By Dr. Al Hadi Msilini, Research Professor at the Higher Institute of Childhood Frames

 

This study concludes that it is important to document and classify Tunisian children's games according to multiple variables, including place, time, area, age, gender, number of participants, tools, and rules. The study also involved analysing each variable individually to arrive at useful findings.

The study then categorised the games according to their most important functions. One of the most important findings is that children's traditional games are characterised by diversity and richness.

The results show that traditional games are more diverse in neighbourhoods and rural areas, and less diverse in Bedouin and mountainous areas. Although the games have many things in common, their functions vary from rural areas to cities and from south to north.

By studying and analysing the internal and external logic of the game, we can identify the most important dimensions and psychological, social and cultural implications. The study also concluded that heritage games are becoming more or less diversified based on the social environment in which they are played. The games are well known in city and country neighbourhoods, and less popular in Bedouin and mountainous areas. At the same time, the way some games are played differs between the countryside and the city, and between the south and the north, although there are often commonalities.

All the examples analysed in this study clearly show the close connection between the way that games are played and cultural characteristics of Tunisian society, as this connection is considered one of the most important elements affecting the upbringing of Tunisian children. These games are of significant social value, because they encourage Tunisian children to become involved in a group and they increase the children’s awareness of the group's values, principles, traditions and norms.

By participating in group games, a child learns how to share happiness, competitiveness and closeness with others. Due to their rules, group games play a role in shaping the child’s behaviour and making him feel responsible to the group. They also instil a respect for other people’s rights.

We studied a conventional society that is strongly associated with its cultural identity. This society emphasises the importance of the group rather than the individual, and people value belonging to a group, which makes their life decisions.

Traditional games have always been a mirror that reflects all aspects and manifestations of a society’s culture. One of the main functions of group games is to preserve the society’s culture and stability. In addition, the common features of Tunisia’s traditional games indicate that the culture is a unified one, which encourages cohesion. These traditional features are also an effective means of transmitting values such as solidarity, diversity and cultural awareness. These features should be protected, studied and developed, because they represent a part of the individual's personality that is inseparable from his cultural identity. 

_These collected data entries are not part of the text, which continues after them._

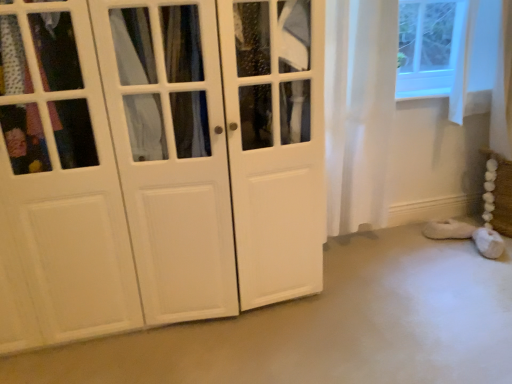 Question: Is white sheer curtain at right inside the boundaries of white fluffy slipper at lower right, or outside?

Choices:
 (A) outside
 (B) inside

Answer: (A)

Question: Looking at their shapes, would you say white sheer curtain at right is wider or thinner than white fluffy slipper at lower right?

Choices:
 (A) wide
 (B) thin

Answer: (A)

Question: Which is farther from the white fluffy slipper at lower right?

Choices:
 (A) white sheer curtain at right
 (B) white matte cabinet at left

Answer: (B)

Question: Estimate the real-world distances between objects in this image. Which object is farther from the white sheer curtain at right?

Choices:
 (A) white fluffy slipper at lower right
 (B) white matte cabinet at left

Answer: (A) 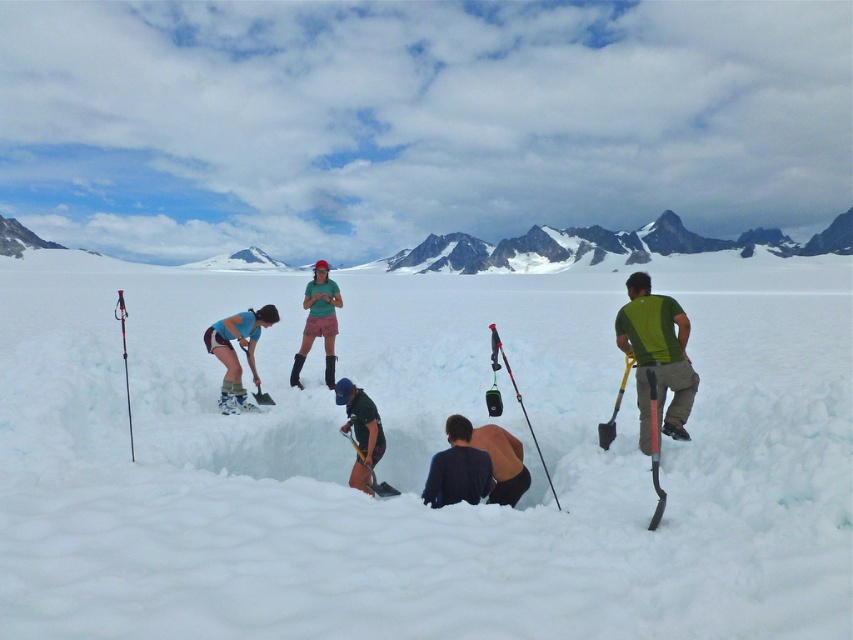 You are a member of the group in the snowy landscape. You need to hand the green fabric shovel at right to the person wearing the dark green fabric jacket at center. Can you reach them without moving from your current position?

The green fabric shovel at right is to the right of the dark green fabric jacket at center, so you can reach the shovel and hand it to the person wearing the dark green fabric jacket at center by moving the shovel towards the left.

You are part of a rescue team on a glacier. You need to determine which area is safer to set up your equipment. The white fluffy snow at center and the dark blue fabric at center are both visible. Based on their sizes, which one should you avoid placing heavy gear on?

The white fluffy snow at center is larger in size than the dark blue fabric at center, so you should avoid placing heavy gear on the white fluffy snow at center as it might be less stable due to its larger and fluffier structure. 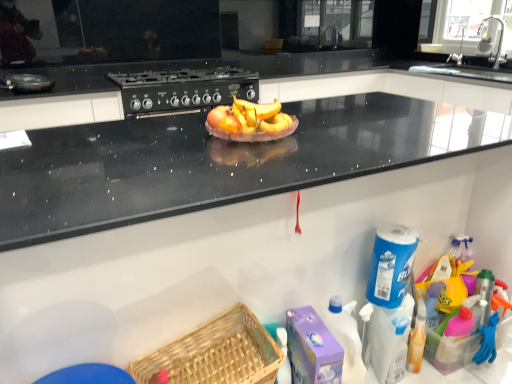 Question: From the image's perspective, would you say black matte gas stove at upper center is positioned over yellow matte bananas at center?

Choices:
 (A) no
 (B) yes

Answer: (B)

Question: Can you confirm if black matte gas stove at upper center is smaller than yellow matte bananas at center?

Choices:
 (A) no
 (B) yes

Answer: (A)

Question: From a real-world perspective, is black matte gas stove at upper center on yellow matte bananas at center?

Choices:
 (A) no
 (B) yes

Answer: (A)

Question: Is black matte gas stove at upper center at the left side of yellow matte bananas at center?

Choices:
 (A) yes
 (B) no

Answer: (A)

Question: Is black matte gas stove at upper center in contact with yellow matte bananas at center?

Choices:
 (A) yes
 (B) no

Answer: (B)

Question: Is black matte gas stove at upper center positioned with its back to yellow matte bananas at center?

Choices:
 (A) no
 (B) yes

Answer: (A)

Question: Can you confirm if metallic faucet at upper right, arranged as the first faucet when viewed from the front, is wider than woven wood basket at lower center?

Choices:
 (A) no
 (B) yes

Answer: (A)

Question: Does metallic faucet at upper right, placed as the 2th faucet when sorted from back to front, appear on the right side of woven wood basket at lower center?

Choices:
 (A) no
 (B) yes

Answer: (B)

Question: Can you confirm if metallic faucet at upper right, arranged as the first faucet when viewed from the front, is shorter than woven wood basket at lower center?

Choices:
 (A) no
 (B) yes

Answer: (A)

Question: From a real-world perspective, does metallic faucet at upper right, arranged as the first faucet when viewed from the front, stand above woven wood basket at lower center?

Choices:
 (A) no
 (B) yes

Answer: (B)

Question: Does metallic faucet at upper right, arranged as the first faucet when viewed from the front, appear on the left side of woven wood basket at lower center?

Choices:
 (A) yes
 (B) no

Answer: (B)

Question: From the image's perspective, would you say metallic faucet at upper right, placed as the 2th faucet when sorted from back to front, is positioned over woven wood basket at lower center?

Choices:
 (A) yes
 (B) no

Answer: (A)

Question: Is yellow matte bananas at center positioned with its back to black matte gas stove at upper center?

Choices:
 (A) yes
 (B) no

Answer: (A) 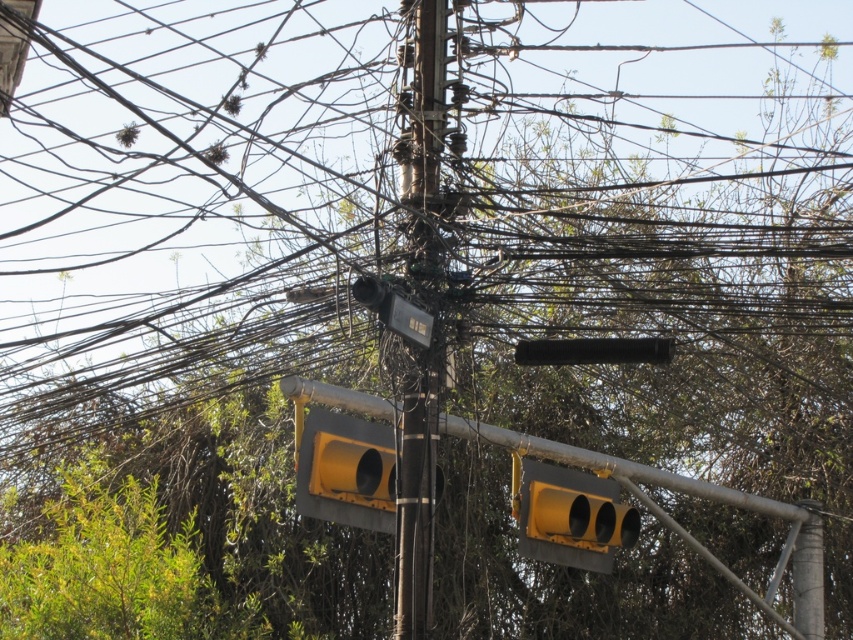 Does metallic pole at center have a greater width compared to yellow matte traffic light at lower center?

No.

Does metallic pole at center have a lesser width compared to yellow matte traffic light at lower center?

All the examples analysed in this study clearly illustrate the close interrelationship between the way that games are played and cultural characteristics of Tunisian society, since traditional games are one of the most important factors contributing to children’s socialisation. It follows that these games are of social value and that they generate social returns that encourage the child to become part of the group and to accept collective values, principles, traditions and social norms.

In a group game, a child needs to be engaged so he can learn to share others’ joy, rivalry and loyalty. Team games modify the child’s behaviour and make him more responsible and more observant of the rights of others.